[Try it]: The string "third" may appear on lines of the entries below; report how many such lines there are, and only that.

★ ★ ★ ★ ★ ★ ★

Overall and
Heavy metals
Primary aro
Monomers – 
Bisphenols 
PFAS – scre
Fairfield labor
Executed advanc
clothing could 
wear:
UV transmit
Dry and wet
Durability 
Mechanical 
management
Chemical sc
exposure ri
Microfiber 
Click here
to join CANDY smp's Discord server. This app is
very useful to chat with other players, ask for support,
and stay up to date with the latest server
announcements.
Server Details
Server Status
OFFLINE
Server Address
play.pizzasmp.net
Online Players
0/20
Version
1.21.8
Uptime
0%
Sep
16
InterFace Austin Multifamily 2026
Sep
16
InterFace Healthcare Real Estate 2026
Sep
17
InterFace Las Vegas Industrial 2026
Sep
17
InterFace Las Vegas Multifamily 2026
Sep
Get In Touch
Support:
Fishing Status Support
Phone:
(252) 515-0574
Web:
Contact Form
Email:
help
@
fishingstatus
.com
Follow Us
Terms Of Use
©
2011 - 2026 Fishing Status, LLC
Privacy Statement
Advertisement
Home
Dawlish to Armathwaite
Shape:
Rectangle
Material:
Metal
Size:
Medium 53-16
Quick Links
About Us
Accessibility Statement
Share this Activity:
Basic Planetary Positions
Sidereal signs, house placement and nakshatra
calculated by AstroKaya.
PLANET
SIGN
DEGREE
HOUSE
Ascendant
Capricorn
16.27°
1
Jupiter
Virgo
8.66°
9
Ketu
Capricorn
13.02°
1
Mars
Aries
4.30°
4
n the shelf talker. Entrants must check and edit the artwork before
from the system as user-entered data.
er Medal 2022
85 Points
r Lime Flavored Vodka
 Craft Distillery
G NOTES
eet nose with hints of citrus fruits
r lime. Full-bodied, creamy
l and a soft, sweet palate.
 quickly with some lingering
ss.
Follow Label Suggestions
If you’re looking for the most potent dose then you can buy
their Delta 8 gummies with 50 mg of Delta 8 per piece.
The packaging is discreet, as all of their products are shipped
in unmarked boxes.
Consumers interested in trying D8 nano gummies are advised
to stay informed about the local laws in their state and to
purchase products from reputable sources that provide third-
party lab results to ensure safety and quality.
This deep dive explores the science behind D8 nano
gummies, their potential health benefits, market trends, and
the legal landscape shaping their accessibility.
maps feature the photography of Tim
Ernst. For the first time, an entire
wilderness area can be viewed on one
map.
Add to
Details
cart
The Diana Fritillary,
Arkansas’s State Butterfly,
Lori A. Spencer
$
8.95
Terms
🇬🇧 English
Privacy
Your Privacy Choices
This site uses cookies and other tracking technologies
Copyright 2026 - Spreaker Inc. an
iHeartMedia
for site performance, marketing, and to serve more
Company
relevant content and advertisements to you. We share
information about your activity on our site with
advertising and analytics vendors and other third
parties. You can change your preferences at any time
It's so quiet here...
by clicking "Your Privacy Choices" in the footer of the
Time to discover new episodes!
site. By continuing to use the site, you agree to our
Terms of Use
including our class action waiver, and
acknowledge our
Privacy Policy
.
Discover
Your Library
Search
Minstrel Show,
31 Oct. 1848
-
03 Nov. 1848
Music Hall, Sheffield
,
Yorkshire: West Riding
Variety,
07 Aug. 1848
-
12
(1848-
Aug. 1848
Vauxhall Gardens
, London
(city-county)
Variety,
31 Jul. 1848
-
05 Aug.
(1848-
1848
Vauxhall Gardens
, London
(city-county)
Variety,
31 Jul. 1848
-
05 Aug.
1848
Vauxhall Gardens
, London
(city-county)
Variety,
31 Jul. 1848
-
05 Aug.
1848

★ ★ ★ ★ ★ ★ ★

[Solution below]: 2